OK. If you use the word "cartoon", that tells me that you don't really respect animation. Not really. Maybe the Disney film of Sword in the Stone wasn't particularly good, but to dismiss the effort entirely makes me think there's a little more to Martin's stacking-of-the-deck against animation. As for a musical, well--no, Camelot isn't great. That's not why the "definitive" version of the Arthurian story hasn't been filmed, though.
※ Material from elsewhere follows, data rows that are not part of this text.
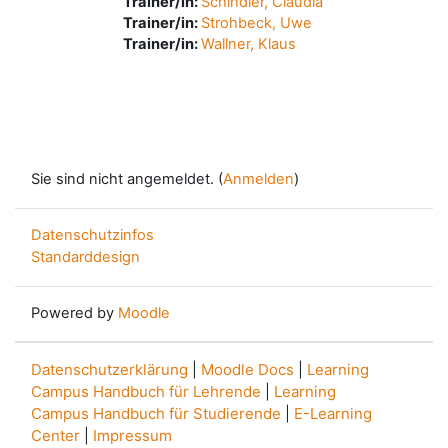
Trainer/in:
Schindler, Claudia
Trainer/in:
Strohbeck, Uwe
Trainer/in:
Wallner, Klaus
Sie sind nicht angemeldet. (
Anmelden
)
Datenschutzinfos
Standarddesign
Powered by
Moodle
Datenschutzerklärung
|
Moodle Docs
|
Learning
Campus Handbuch für Lehrende
|
Learning
Campus Handbuch für Studierende
|
E-Learning
Center
|
Impressum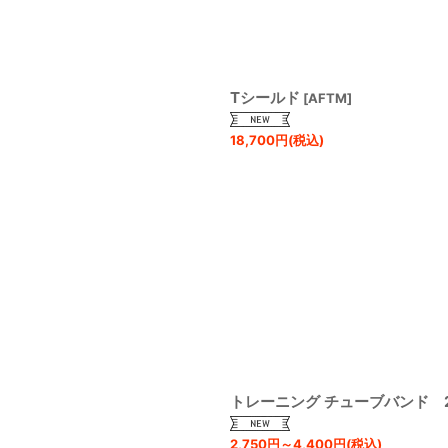
絞り込む
Tシールド
[
AFTM
]
18,700
円
(税込)
トレーニング チューブバンド 2本1
2,750
円
～4,400
円
(税込)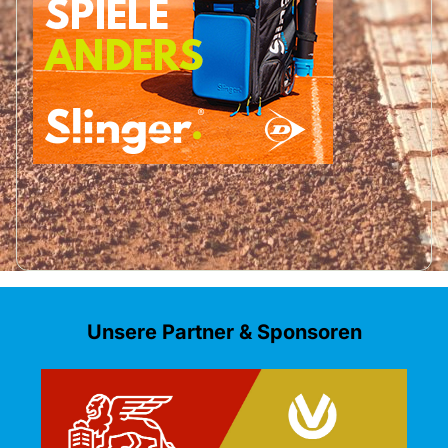
Unsere Partner & Sponsoren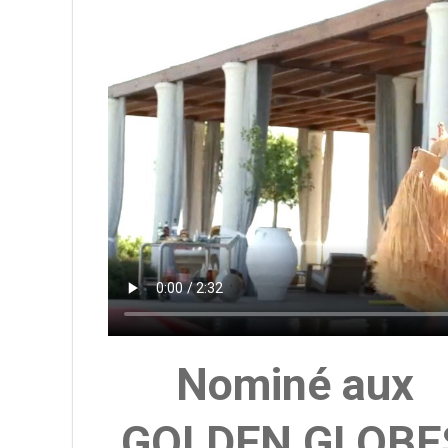
Nominé aux
GOLDEN GLOBE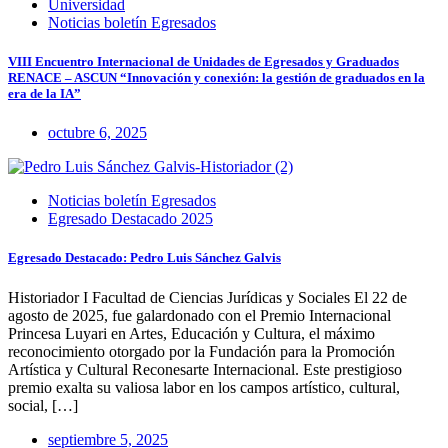
Universidad
Noticias boletín Egresados
VIII Encuentro Internacional de Unidades de Egresados y Graduados
RENACE – ASCUN “Innovación y conexión: la gestión de graduados en la
era de la IA”
octubre 6, 2025
Noticias boletín Egresados
Egresado Destacado 2025
Egresado Destacado: Pedro Luis Sánchez Galvis
Historiador I Facultad de Ciencias Jurídicas y Sociales El 22 de
agosto de 2025, fue galardonado con el Premio Internacional
Princesa Luyari en Artes, Educación y Cultura, el máximo
reconocimiento otorgado por la Fundación para la Promoción
Artística y Cultural Reconesarte Internacional. Este prestigioso
premio exalta su valiosa labor en los campos artístico, cultural,
social, […]
septiembre 5, 2025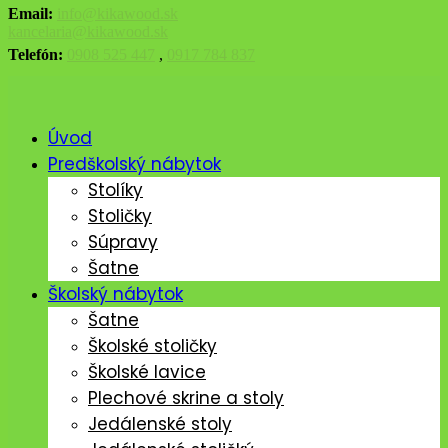
Email:
info@kikawood.sk
kancelaria@kikawood.sk
Telefón:
0908 525 447
,
0917 784 837
Úvod
Predškolský nábytok
Stolíky
Stoličky
Súpravy
Šatne
Školský nábytok
Šatne
Školské stoličky
Školské lavice
Plechové skrine a stoly
Jedálenské stoly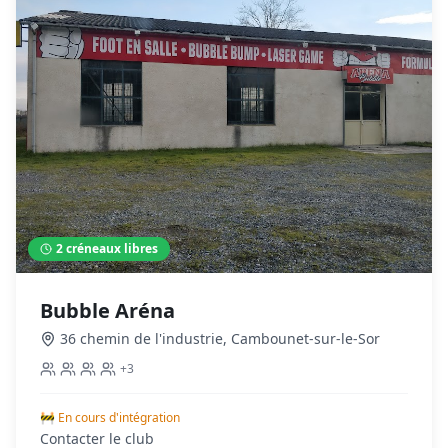
2
créneaux libres
Bubble Aréna
36 chemin de l'industrie
,
Cambounet-sur-le-Sor
+
3
🚧 En cours d'intégration
Contacter le club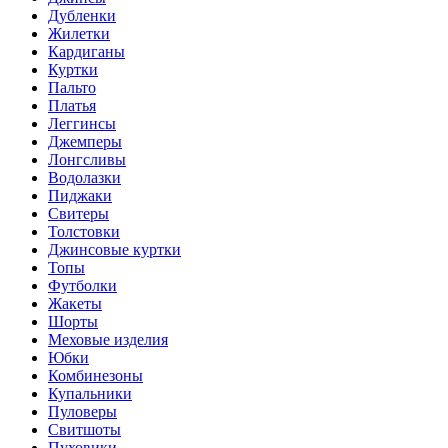
Дубленки
Жилетки
Кардиганы
Куртки
Пальто
Платья
Леггинсы
Джемперы
Лонгсливы
Водолазки
Пиджаки
Свитеры
Толстовки
Джинсовые куртки
Топы
Футболки
Жакеты
Шорты
Меховые изделия
Юбки
Комбинезоны
Купальники
Пуловеры
Свитшоты
Пуховики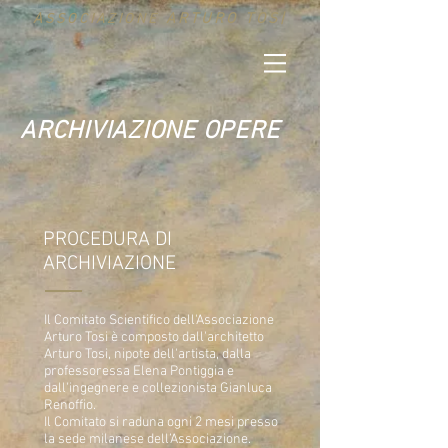
A
ARTURO TOS|
SSOCIAZIONE
ARCHIVIAZIONE OPERE
PROCEDURA DI
ARCHIVIAZIONE
Il Comitato Scientifico dell'Associazione
Arturo Tosi è composto dall'architetto
Arturo Tosi, nipote dell'artista, dalla
professoressa Elena Pontiggia e
dall'ingegnere e collezionista Gianluca
Renoffio.
Il Comitato si raduna ogni 2 mesi presso
la sede milanese dell’Associazione.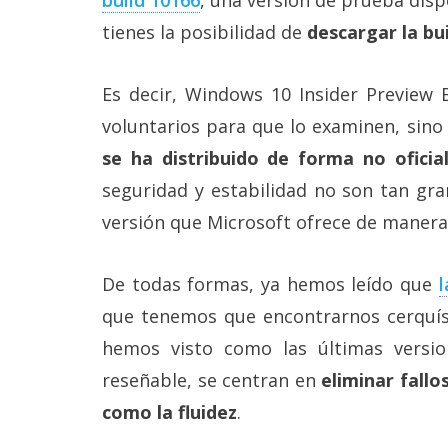
Más
tienes la posibilidad de
descargar la bu
temas
Es decir, Windows 10 Insider Preview 
Sorteos
voluntarios para que lo examinen, sino
Foros
se ha distribuido de forma no oficia
seguridad y estabilidad no son tan gr
Contacto
versión que Microsoft ofrece de manera 
/
Sobre
nosotros
De todas formas, ya hemos leído que
l
/
Publicidad
que tenemos que encontrarnos cerquísi
/
Cambiar
hemos visto como las últimas versi
opciones
reseñable, se centran en
eliminar fallo
de
privacidad
como la fluidez
.
/
Aviso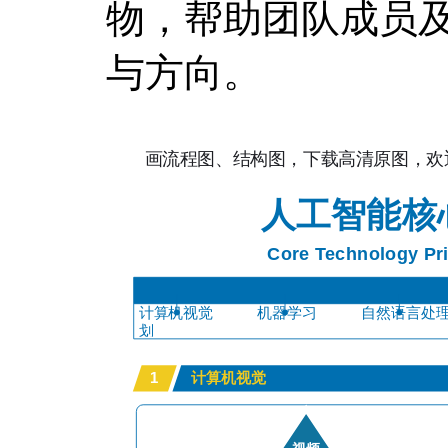
物，帮助团队成员
与方向。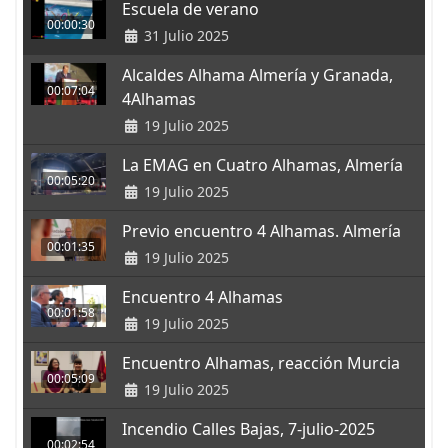
Escuela de verano
00:00:30
31 Julio 2025
Alcaldes Alhama Almería y Granada,
00:07:04
4Alhamas
19 Julio 2025
La EMAG en Cuatro Alhamas, Almería
00:05:20
19 Julio 2025
Previo encuentro 4 Alhamas. Almería
00:01:35
19 Julio 2025
Encuentro 4 Alhamas
00:01:58
19 Julio 2025
Encuentro Alhamas, reacción Murcia
00:05:09
19 Julio 2025
Incendio Calles Bajas, 7-julio-2025
00:02:54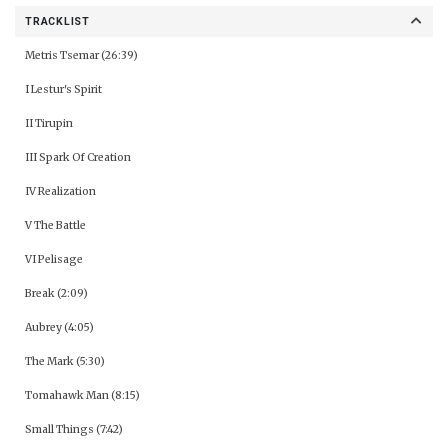
TRACKLIST
Metris Tsemar (26:39)
I Lestur's Spirit
II Tirupin
III Spark Of Creation
IV Realization
V The Battle
VI Pelisage
Break (2:09)
Aubrey (4:05)
The Mark (5:30)
Tomahawk Man (8:15)
Small Things (7:42)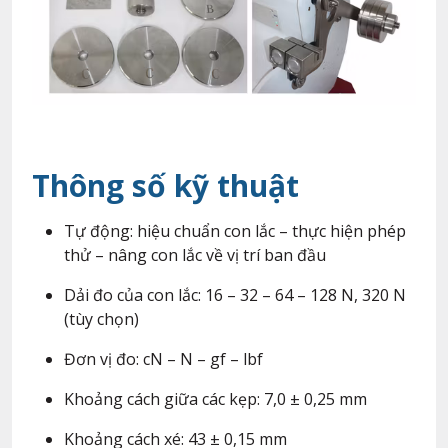
Thông số kỹ thuật
Tự động: hiệu chuẩn con lắc – thực hiện phép
thử – nâng con lắc về vị trí ban đầu
Dải đo của con lắc: 16 – 32 – 64 – 128 N, 320 N
(tùy chọn)
Đơn vị đo: cN – N – gf – lbf
Khoảng cách giữa các kẹp: 7,0 ± 0,25 mm
Khoảng cách xé: 43 ± 0,15 mm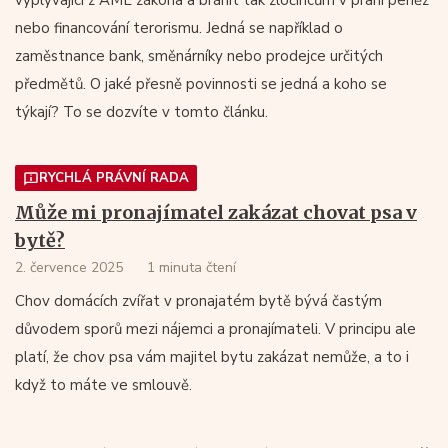
vyplývající z AML zákona a bránit tak zločincům v praní peněz
nebo financování terorismu. Jedná se například o
zaměstnance bank, směnárníky nebo prodejce určitých
předmětů. O jaké přesně povinnosti se jedná a koho se
týkají? To se dozvíte v tomto článku.
RYCHLÁ PRÁVNÍ RADA
Může mi pronajímatel zakázat chovat psa v
bytě?
2. července 2025
1 minuta čtení
Chov domácích zvířat v pronajatém bytě bývá častým
důvodem sporů mezi nájemci a pronajímateli. V principu ale
platí, že chov psa vám majitel bytu zakázat nemůže, a to i
když to máte ve smlouvě.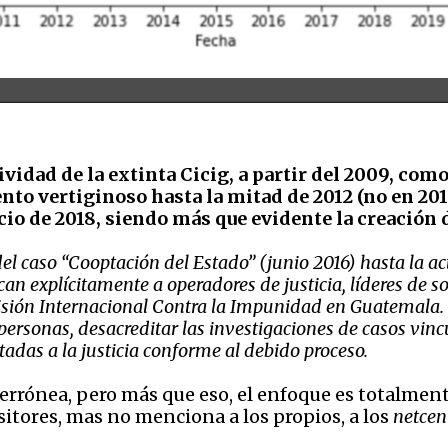
ividad de la extinta Cicig, a partir del 2009, como
to vertiginoso hasta la mitad de 2012 (no en 201
nicio de 2018, siendo más que evidente la creación
l caso “Cooptación del Estado” (junio 2016) hasta la ac
 explícitamente a operadores de justicia, líderes de soci
isión Internacional Contra la Impunidad en Guatemala.
s personas, desacreditar las investigaciones de casos vi
tadas a la justicia conforme al debido proceso.
errónea, pero más que eso, el enfoque es totalmen
itores, mas no menciona a los propios, a los
netcen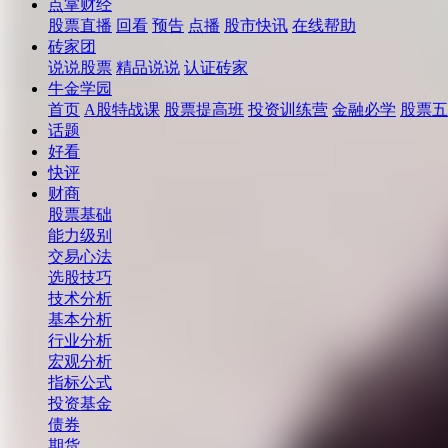
点掌财经
股票直播
回看
预告
点播
股市快讯
在线帮助
砖家团
说说股票
精品说说
认证砖家
牛金学园
首页
A股特战课
股票提高班
投资训练营
金融必学
股票五
话题
好看
快评
财商
股票基础
能力级别
交易心法
选股技巧
技术分析
基本分析
行业分析
宏观分析
指标公式
投资基金
债券
期货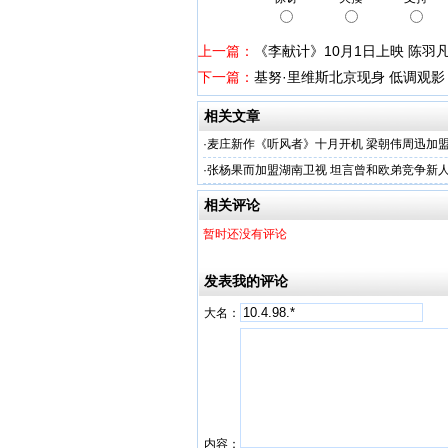
上一篇：
《李献计》10月1日上映 陈羽
下一篇：
基努·里维斯北京现身 低调观
相关文章
·
麦庄新作《听风者》十月开机 梁朝伟周迅加
·
张杨果而加盟湖南卫视 坦言曾和欧弟竞争新
相关评论
暂时还没有评论
发表我的评论
大名：
内容：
I think it's because the Matter of Britain's very nature is stacked against a film or even a tetralogy of films (The Once and Future King is a gathering of four previous books, not three, as Martin should know). The Arthur story isn't one story but rather a whole bunch of them clustered together under one banner. I don't know how one film or even several films could make that all work without significant re-casting of the story and removal of some of its key parts. Gillian Bradshaw's trilogy of Arthurian novels, perhaps, or Mary Stewart's wonderful trilogy of Merlin novels. Any telling of the Arthurian story is going to leave something behind, because it can't possibly all be squeezed in there. I doubt very much if we'll ever see a massive filmed trilogy of the King Arthur story, to be honest. That's a bummer, but I think that's the way it is.

So, what would be my Top Ten Fantasy Films list? Well....

1. The Lord of the Rings (complete)
2. Princess Mononoke
3. The Princess Bride
4. Conan the Barbarian
5. The Thief of Baghdad
6. Time Bandits
7. Who Framed Roger Rabbit
8. Harry Potter and the Prisoner of Azkaban
9. Excalibur
10. Monty Python and the Holy Grail

How about yours?

1 comment:

Lynn said...

I like your list much better than Martin's.

Excalibur is one of my all time favorite movies and has almost completely spoiled all other King Arthur movies for me.